The 3 Greenest Offices in America

In previous posts, we’ve shown you how to make your office greener, talked about how to choose environmentally-friendly office cubicle gifts, and even looked at an environmentally-oriented group that opted not to recycle its office furniture. Now, because it’s more fun to discuss possibilities, let’s talk about what some offices are already doing right. Here, in no particular order, are three U.S. companies that are already saving the planet.

1. IBM

IBM
This one shocked us, too. How can IBM, the company that’s synonymous in our minds with giant mega-computers and reams of old school printer paper, possibly be the greenest company of 2011? It turns out, the company has been way ahead of government requirements in terms of environmental policy and disclosure; for instance, they had requirements for underground storage containers in 1979, a full six years before the EPA demanded it.

2. Adobe Systems

adobesystems
Does your office engage in studies to determine whether or not it’s more wasteful to use one big container of creamer in the break room vs. many individual creamers? If not, quail before the mighty example of Adobe Systems, which takes its recycling very seriously. Their offices are also, of course, LEED-certified. In 2006, they were “the greenest corporate building on record in the United States,” according to CNN.

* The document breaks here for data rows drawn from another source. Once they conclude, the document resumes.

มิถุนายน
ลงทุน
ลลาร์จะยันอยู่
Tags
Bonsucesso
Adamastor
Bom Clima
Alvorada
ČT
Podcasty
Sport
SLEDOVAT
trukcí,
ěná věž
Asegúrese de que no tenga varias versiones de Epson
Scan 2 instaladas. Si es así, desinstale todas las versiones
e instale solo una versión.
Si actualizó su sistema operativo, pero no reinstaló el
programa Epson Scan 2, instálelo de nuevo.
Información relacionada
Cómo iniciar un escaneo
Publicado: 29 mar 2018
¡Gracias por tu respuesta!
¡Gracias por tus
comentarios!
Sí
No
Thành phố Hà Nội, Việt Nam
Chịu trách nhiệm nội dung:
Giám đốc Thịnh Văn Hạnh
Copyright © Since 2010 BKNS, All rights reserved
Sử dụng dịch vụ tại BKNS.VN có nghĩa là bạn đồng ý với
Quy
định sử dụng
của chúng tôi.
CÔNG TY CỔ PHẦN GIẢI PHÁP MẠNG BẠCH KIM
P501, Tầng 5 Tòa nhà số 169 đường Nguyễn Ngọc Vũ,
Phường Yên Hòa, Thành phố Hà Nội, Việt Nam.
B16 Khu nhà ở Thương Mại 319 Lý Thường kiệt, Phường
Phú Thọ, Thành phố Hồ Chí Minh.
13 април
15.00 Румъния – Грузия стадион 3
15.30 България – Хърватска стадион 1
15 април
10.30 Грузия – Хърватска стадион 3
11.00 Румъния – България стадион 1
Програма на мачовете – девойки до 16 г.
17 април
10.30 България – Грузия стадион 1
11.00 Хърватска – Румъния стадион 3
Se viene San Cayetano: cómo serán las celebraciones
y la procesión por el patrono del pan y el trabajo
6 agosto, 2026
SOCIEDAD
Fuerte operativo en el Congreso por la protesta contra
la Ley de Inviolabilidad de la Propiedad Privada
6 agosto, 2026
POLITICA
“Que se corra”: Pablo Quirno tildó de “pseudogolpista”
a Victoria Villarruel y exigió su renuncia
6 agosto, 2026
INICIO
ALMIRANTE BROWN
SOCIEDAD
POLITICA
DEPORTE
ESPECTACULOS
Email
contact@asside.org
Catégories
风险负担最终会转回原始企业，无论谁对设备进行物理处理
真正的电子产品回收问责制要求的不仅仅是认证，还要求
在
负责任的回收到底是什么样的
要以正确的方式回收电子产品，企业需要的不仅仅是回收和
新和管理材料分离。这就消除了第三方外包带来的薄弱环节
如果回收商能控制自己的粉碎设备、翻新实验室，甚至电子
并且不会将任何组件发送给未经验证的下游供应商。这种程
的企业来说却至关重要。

3. The National Renewable Energy Laboratory (NREL)

nrel
With a name like that, this unit of the U.S. Department of Energy better be pretty darn green. NREL has committed to building only sustainable green buildings. Their goal is to exceed gold level LEED certification. They’re also aiming for net zero — in this case, not an internet provider whose ads haunted your TV a few years back, but rather the state of not requiring any power at all from the grid. At which point, they will presumably solve world hunger and end war, too.